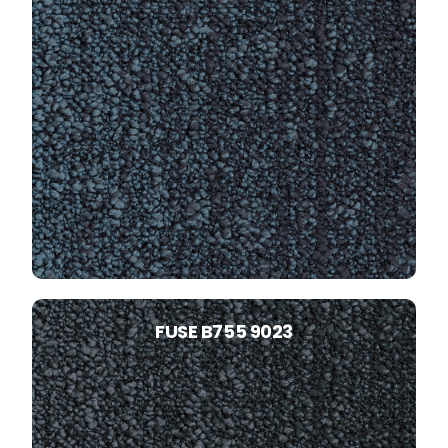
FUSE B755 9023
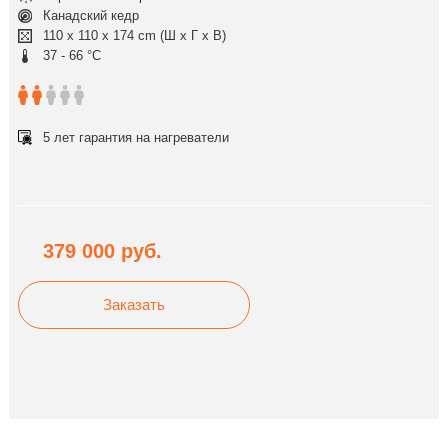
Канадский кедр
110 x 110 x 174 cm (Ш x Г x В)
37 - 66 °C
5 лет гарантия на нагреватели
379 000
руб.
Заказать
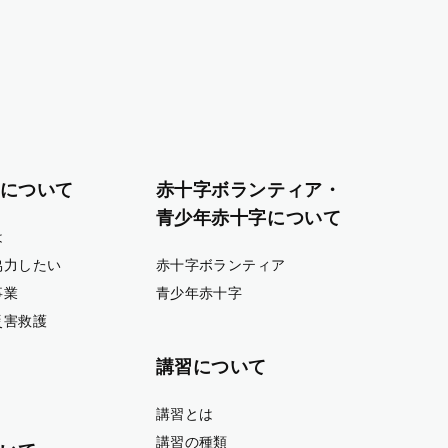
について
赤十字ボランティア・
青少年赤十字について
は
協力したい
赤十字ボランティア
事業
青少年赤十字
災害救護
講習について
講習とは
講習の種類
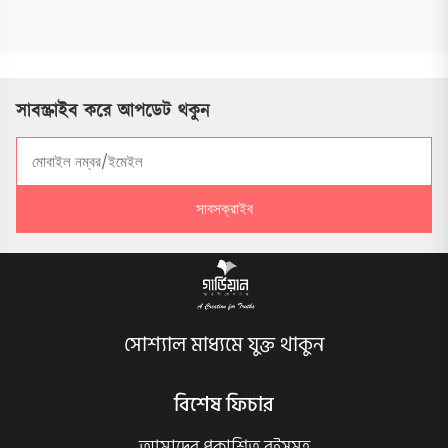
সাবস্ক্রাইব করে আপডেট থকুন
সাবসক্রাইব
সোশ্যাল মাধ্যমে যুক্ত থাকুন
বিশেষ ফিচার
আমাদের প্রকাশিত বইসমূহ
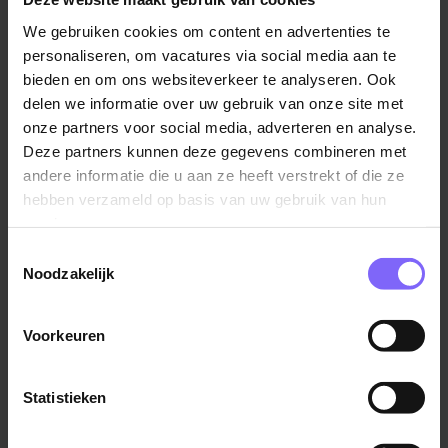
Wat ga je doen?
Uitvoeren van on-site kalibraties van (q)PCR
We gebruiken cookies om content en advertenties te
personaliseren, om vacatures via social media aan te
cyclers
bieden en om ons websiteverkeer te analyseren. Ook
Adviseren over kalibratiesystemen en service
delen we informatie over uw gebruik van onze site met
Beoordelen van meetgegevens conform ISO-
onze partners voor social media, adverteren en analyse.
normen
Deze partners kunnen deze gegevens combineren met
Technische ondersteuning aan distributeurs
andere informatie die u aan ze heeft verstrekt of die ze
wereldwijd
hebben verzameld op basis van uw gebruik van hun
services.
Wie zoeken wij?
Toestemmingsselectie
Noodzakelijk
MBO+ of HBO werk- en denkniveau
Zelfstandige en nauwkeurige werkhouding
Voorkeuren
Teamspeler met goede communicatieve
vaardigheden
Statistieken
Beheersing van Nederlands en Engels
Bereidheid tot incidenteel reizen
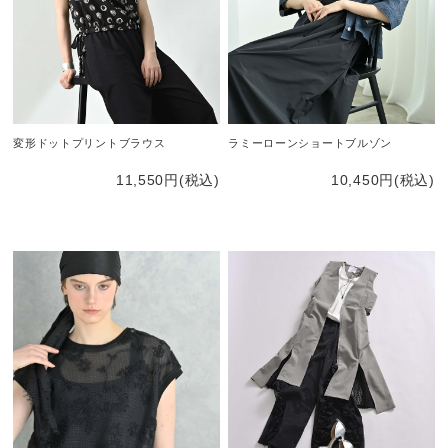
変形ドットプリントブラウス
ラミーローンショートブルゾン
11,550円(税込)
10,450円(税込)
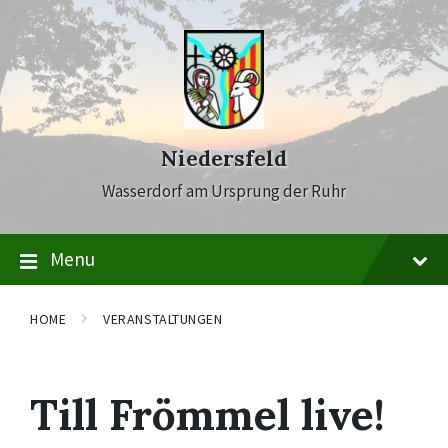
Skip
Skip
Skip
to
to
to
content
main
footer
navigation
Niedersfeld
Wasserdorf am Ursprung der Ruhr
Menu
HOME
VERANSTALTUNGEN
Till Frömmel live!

************

What the task requires: Only the lines containing "informatie" are needed; pull them out of the listing.

Expected output:
delen we informatie over uw gebruik van onze site met
andere informatie die u aan ze heeft verstrekt of die ze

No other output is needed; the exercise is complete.